South Africa’s leading economists are forecasting that gross domestic product (GDP) in the first quarter of 2023 will reflect the fragile economic environment characterised by intensified power cuts and rising cost of living.
This comes as Statistics South African (StatsSA) will tomorrow (TUES) release the data for after growth contracted by 1.3% quarter-on-quarter in the last three months of 2022.
The decline in growth over the quarter was largely broad-based, with only the transport, construction and personal services sectors increasing over the quarter.
Bloomberg consensus expectations are for GDP to have expanded by just over 0% in the first quarter, generally underpinned by the unexpected expansion in the electricity-intensive sectors, even as load shedding intensified in the first quarter of 2023 relative to the fourth quarter of 2022.
FNB senior economist Mamello Matikinca-Ngwenya on Friday said the economy could have experienced a “mild recession” during the first three months of this year.
Matikinca-Ngwenya said the volatile agricultural sector and unknown variations in some private services sectors remained a risk to the first quarter GDP outcome.
“Against this background and considering upcoming GDP revisions, we maintain our view of a mild recession in the first quarter,” she said.
“Nevertheless, this view has an upside risk, especially as electricity-intensive sectors defied load-shedding intensity in the reference quarter.”
The ongoing energy crisis has been a thorn in South Africa’s growth expectations as electricity shortages remained a binding constraint to economic activity.
Despite substantial fiscal support and the appointment of an electricity minister solely devoted to addressing the problem, Eskom has still not managed to improve the operating efficiency of its power plants, with the electricity availability factor hovering at a desperately low 55.9% towards the end of May.
Investec economist Lara Hodes said they forecast marginal growth of 0.4% in the first quarter.
Hodes said heightened load shedding has weighed heavily on the economy, impeding production and trade while business confidence dipped further in the first quarter of 2023.
“Manufacturing production is projected to have risen by around 2.5% y/y at the start of the second quarter, on base effects, following the destructive floods in KwaZulu Natal in April last year,” Hodes said.
“However, measured on a month-on-month basis we expect a contraction in output. Indeed, advance indications indicate that business activity remained lacklustre, hindered by heightened rotational load shedding, with the numerous domestic challenges weighing on confidence and investment potential.”
Over the quarter, the economy enjoyed only one day without load shedding, with the country spending 23 hours per day without electricity as 83% of the time load shedding was implemented at stages 3-6.
As a result, the private sector continues to bear the burden of adjustment and adaptation.
Nedbank economist Crystal Huntley said despite persistent power shortages, economic activity held up remarkably well as output and sales in most industries managed to grow though higher interest rates and fading confidence hit construction and vehicle sales.
However, Huntley said this resilience came at an enormous cost, with companies incurring much higher input costs to secure electricity by running generators for extended hours or installing renewable generation capacity.

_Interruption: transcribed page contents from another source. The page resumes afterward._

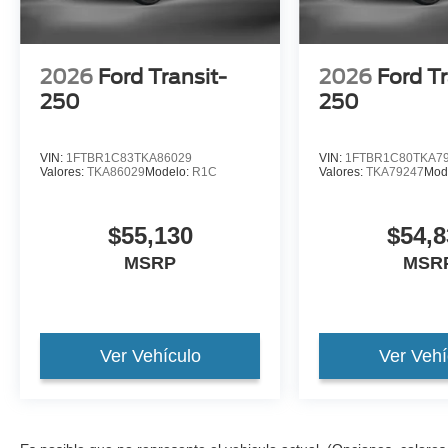
2026
Ford Transit-
2026
Ford Tr
250
250
VIN:
1FTBR1C83TKA86029
VIN:
1FTBR1C80TKA7
Valores:
TKA86029
Modelo:
R1C
Valores:
TKA79247
Mod
$55,130
$54,8
MSRP
MSR
Ver Vehículo
Ver Vehí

“On average, activity rebounded off a low base in January, imploded in February and stabilised somewhat in March. Despite relentless power outages, the boost to GDP came from stronger growth among the energy-intensive primary and secondary sectors,” Huntley said.
“Altogether, we forecast real GDP growth of about 0.3% quarter-on-quarter in the first quarter, with the risk to the forecast still tilted to the downside. Therefore, we expect the economy to shrink by around 0.1% in the second quarter, before stabilising and improving marginally during the year's second half.”